From Jonathan’s piece on change and banana skins:
Change is constant. – we are constantly amazed when we work with companies and businesses about their resistance to change.
Really? I’m not.
What does constantly amaze me is that people, especially senior managers, business academics and consultants, continue to be surprised by resistance to change and treat it as somehow pathological.
Let’s start with the baseline. In many companies, a considerable number of employees feel disengaged. Countless studies have shown that anywhere between 38% to 80% of employees lack commitment to their jobs and are unwilling to go the extra mile to help the organisation succeed. And that’s before you’ve even announced any changes.

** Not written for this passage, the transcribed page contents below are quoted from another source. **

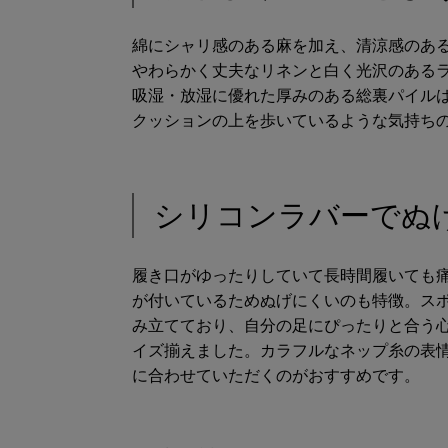
綿にシャリ感のある麻を加え、清涼感のあ
やわらかく丈夫なリネンと白く光沢のある
吸湿・放湿に優れた厚みのある総裏パイル
クッションの上を歩いているような気持ち
シリコンラバーでぬ
履き口がゆったりしていて長時間履いても
が付いているためぬげにくいのも特徴。ス
み立てており、自分の足にぴったりと合う
イズ揃えました。カラフルなネップ糸の表
に合わせていただくのがおすすめです。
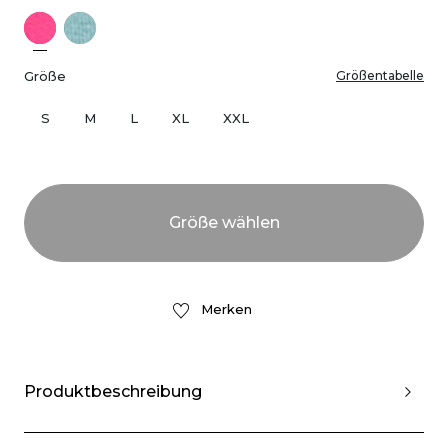
Größe
Größentabelle
S
M
L
XL
XXL
Merken
Produktbeschreibung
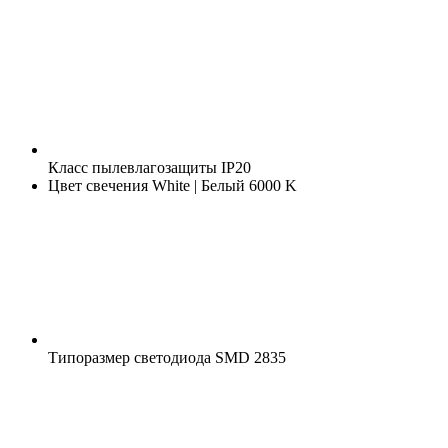
Класс пылевлагозащиты
IP20
Цвет свечения
White | Белый 6000 K
Типоразмер светодиода
SMD 2835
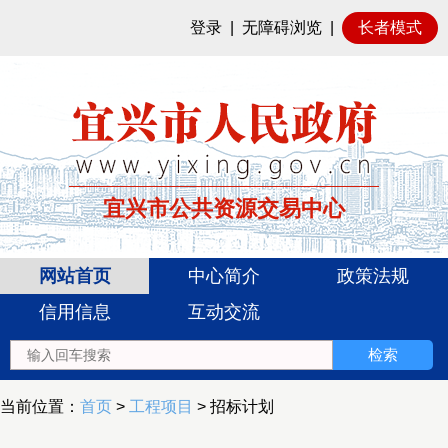
登录
|
无障碍浏览
|
长者模式
宜兴市公共资源交易中心
网站首页
中心简介
政策法规
信用信息
互动交流
当前位置：
首页
>
工程项目
> 招标计划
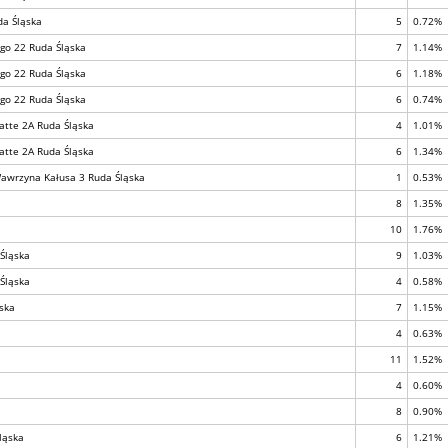
da Śląska
5
0.72%
ego 22 Ruda Śląska
7
1.14%
ego 22 Ruda Śląska
6
1.18%
ego 22 Ruda Śląska
6
0.74%
atte 2A Ruda Śląska
4
1.01%
atte 2A Ruda Śląska
6
1.34%
Wawrzyna Kałusa 3 Ruda Śląska
1
0.53%
8
1.35%
10
1.76%
Śląska
9
1.03%
Śląska
4
0.58%
ąska
7
1.15%
4
0.63%
11
1.52%
4
0.60%
8
0.90%
ląska
6
1.21%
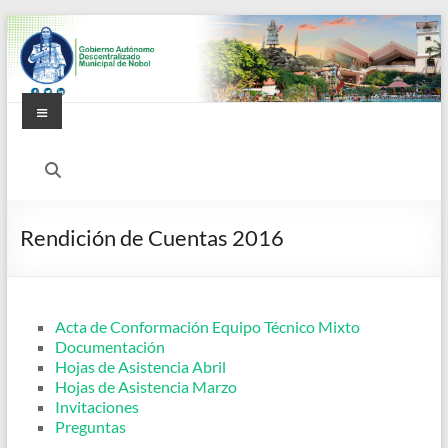
Saltar
al
contenido
Menú
Alcaldía
Ciudadana
de
Rendición de Cuentas 2016
Nobol
Acta de Conformación Equipo Técnico Mixto
Documentación
Hojas de Asistencia Abril
Hojas de Asistencia Marzo
Invitaciones
Preguntas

Against this background, is it any wonder that, when change is proposed, it is often met with cynicism and scepticism? I would be more surprised if the announcement of a change programme got the positive whooping reaction that senior managers often seem to think it deserves. I’d wonder if the workforce had been drugged.

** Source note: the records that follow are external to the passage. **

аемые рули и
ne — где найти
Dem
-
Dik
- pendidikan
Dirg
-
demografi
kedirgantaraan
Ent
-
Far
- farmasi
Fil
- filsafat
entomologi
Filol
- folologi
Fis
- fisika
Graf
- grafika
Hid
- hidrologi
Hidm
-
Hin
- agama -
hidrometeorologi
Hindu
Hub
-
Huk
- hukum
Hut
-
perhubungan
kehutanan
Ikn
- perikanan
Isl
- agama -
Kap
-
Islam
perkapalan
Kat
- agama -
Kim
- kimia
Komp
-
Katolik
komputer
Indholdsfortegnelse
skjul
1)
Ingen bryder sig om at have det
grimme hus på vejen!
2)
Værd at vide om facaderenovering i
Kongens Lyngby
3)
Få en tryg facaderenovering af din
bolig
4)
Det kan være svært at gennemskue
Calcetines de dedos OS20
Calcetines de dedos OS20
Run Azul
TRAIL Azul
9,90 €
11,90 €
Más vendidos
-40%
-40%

Quite often, change driven by senior managers is not in the best interests of many workers. Try telling HBOS employees in Halifax that the merger with Lloyds makes sense. OK, perhaps that is an extreme example but, if there is a threat to your job or your position within the organisation, opposition to change is not irrational at all. It makes perfect sense.
So why are senior managers themselves often resistant to change too? Sometimes for the same reasons as those further down the hierarchy. Even senior people can feel threatened and disengaged. But there is also the sheer effort involved in pushing change through.

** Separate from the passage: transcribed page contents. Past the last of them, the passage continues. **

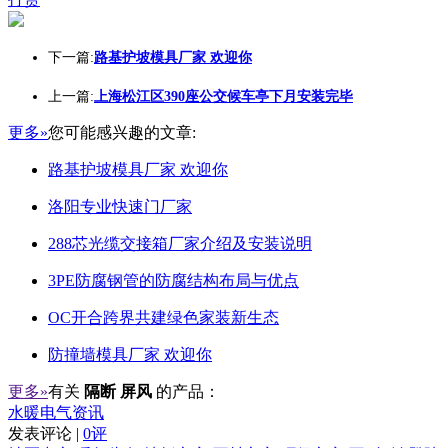
下一篇:
路基护坡模具厂家 欢迎你
上一篇:
上海松江区390座公交候车亭下月安装完毕
更多»
您可能感兴趣的文章:
路基护坡模具厂家 欢迎你
洛阳专业快速门厂家
288芯光缆交接箱厂家介绍及安装说明
3PE防腐钢管的防腐结构布局与优点
OC开合跨界共建绿色家装新生态
防撞墙模具厂家 欢迎你
更多»
有关
隔断 屏风
的产品：
水暖电气资讯
发表评论 |
0评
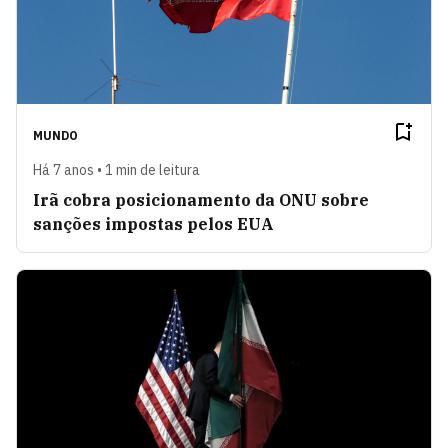
MUNDO
Há 7 anos • 1 min de leitura
Irã cobra posicionamento da ONU sobre
sanções impostas pelos EUA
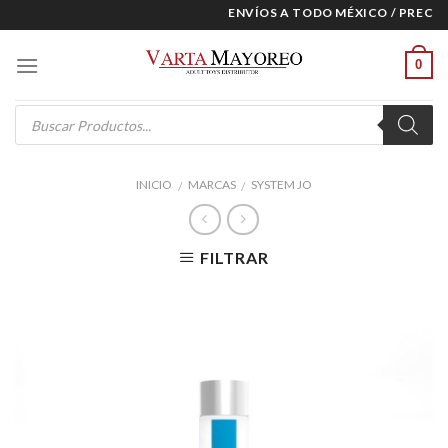
Skip
ENVÍOS A TODO MÉXICO / PRECIOS
to
content
0
Products
search
INICIO
MARCAS
SYSTEM JO
/
/
FILTRAR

It often takes more than rational argument to convince people of the need to change, especially when the threats that come from not changing are a long way of.
A couple of weeks ago, my doctor gently suggested I should lose around 12lbs. He proved it with data about my ideal height/weight ratio and a blood test which showed my cholesterol level creeping up, although still within safe limits for now.
I know he’s right too. But last week, when a former colleague suggested we have a steak-and-ale pie and several pints in the pub, I went for it as usual. The same a couple of days later when a friend suggested a curry. This morning it was lashing down with rain in London so I skipped going to the gym. I know I need to lose weight and that, one day, I will pay for it if I don’t but….well…at the moment, there’s just too much else going on.
So it is with corporate change. Unless the barbarians are at the gate, it’s all too tempting to put change off until a later date.
In most cases, the barbarians are not at the gate, although I think we may see a few more of them in the next year or so. Advocates of change in organisations need to understand that they are in for a hard fight and that winning hearts and minds will not be easy.
Resistance to change is inevitable and, in most cases, understandable. If you start from that assumption, you are more likely to succeed than if you dismiss the resisters as deviants, fools or rogues.